Prompt - Go through the entries below, tally each line with the string "entwickeln", and give the final number by itself.

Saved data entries

■ ■ ■ ■ ■

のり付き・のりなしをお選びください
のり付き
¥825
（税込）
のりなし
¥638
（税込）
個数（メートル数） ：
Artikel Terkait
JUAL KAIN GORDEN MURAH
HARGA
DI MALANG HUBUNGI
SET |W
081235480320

■ ■ ■ ■ ■

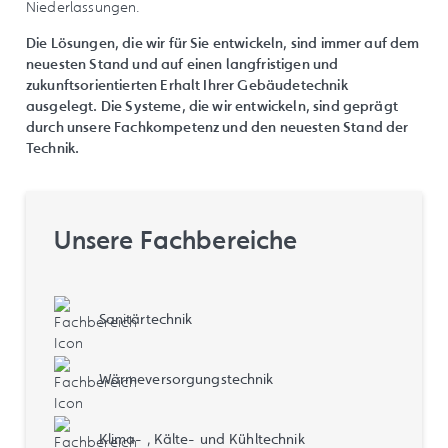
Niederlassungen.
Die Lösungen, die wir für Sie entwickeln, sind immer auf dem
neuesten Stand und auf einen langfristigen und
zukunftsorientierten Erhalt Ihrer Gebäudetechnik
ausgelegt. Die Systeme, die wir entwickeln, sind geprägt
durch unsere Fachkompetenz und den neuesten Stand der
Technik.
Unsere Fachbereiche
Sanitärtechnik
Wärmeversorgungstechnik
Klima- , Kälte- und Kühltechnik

■ ■ ■ ■ ■

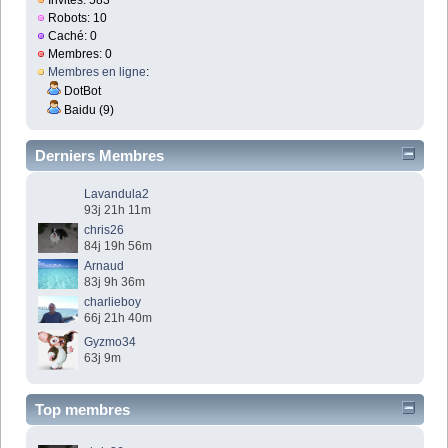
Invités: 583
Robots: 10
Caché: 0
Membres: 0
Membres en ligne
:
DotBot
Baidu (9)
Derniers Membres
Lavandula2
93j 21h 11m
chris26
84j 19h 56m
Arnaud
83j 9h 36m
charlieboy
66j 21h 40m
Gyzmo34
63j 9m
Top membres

■ ■ ■ ■ ■

Task answer - 2